I have one kernel out of a large number that runs very slowly (5%!) on its first launch on Kepler but runs fine on Fermi and GT200. All successive launches in the same CUcontext run at full speed. I’m 99.9% sure it’s not due to cacheing of data or anything clueless/obvious. Other variants of the same kernel do not exhibit this problem.

I have not filed a bug yet – I will soon (sorry!).

If this sounds similar to your problem then perhaps you could inspect the runtime of the first launch vs. the second.

I’m on Win7/x64 + GTX 680.

@njuffa : I will do visual profiler runs for both Win7/4.2 and WIn8/4.2 to compare runtime and see which kernel is experiencing slowdown ( i have 12-15 kernels in my application).

I’m running two identical laptops with GT 650m side by side. System A has Win7/4.2 and System B has Win8/4.2 .

@mlopezp : I can confirm that the slower system B is running the newer 306.97 driver while the faster system A is running on 295.55 driver.

EDIT: According to system information my system B is running PCIe 2.0 which is consistent with the memcpy drop i observed.

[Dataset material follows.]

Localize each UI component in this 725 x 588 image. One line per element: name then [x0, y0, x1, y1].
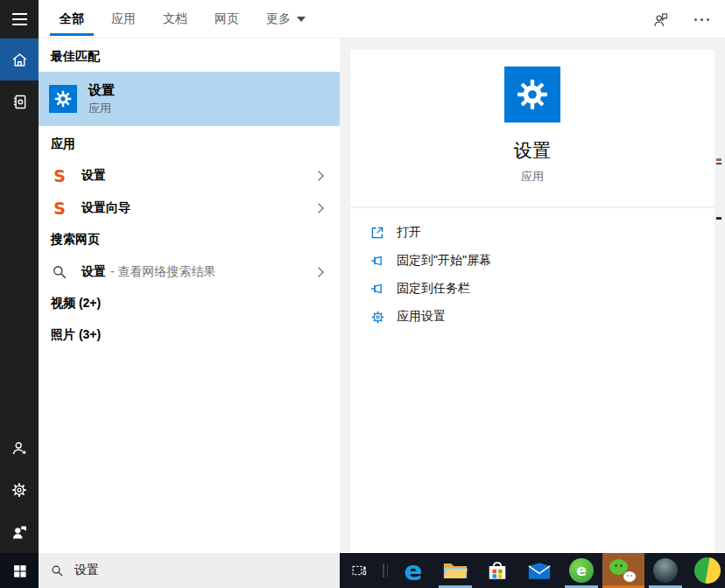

The questions about the PCIe configuration are outside my area of expertise, but the information at the following link appears relevant:

http://nvidia.custhelp.com/app/answers/detail/a_id/3135/~/geforce-600-series-gen3-support-on-x79-platform

Also this:

https://devtalk.nvidia.com/default/topic/523104/linux/linux-pci-e-3-0-support/

Very informally I have spotted something around a 5-10% slowdown on some (not all) kernels with Cuda 5 (and corresponding newer driver) on a 580 GTX on Windows 7 as well.

Edit:
Looking in a bit more detail, one of my Kernels has significantly changed in register usage - from 20 to 41 under Cuda 5, this has changed the occupancy etc which may well have caused this effect.

Hi njuffa,

I’ve set CUDA_PROFILE=1 and then I’ve tested my codes (compiled with cuda 4.2) using both 295.75 and 310.14 drivers.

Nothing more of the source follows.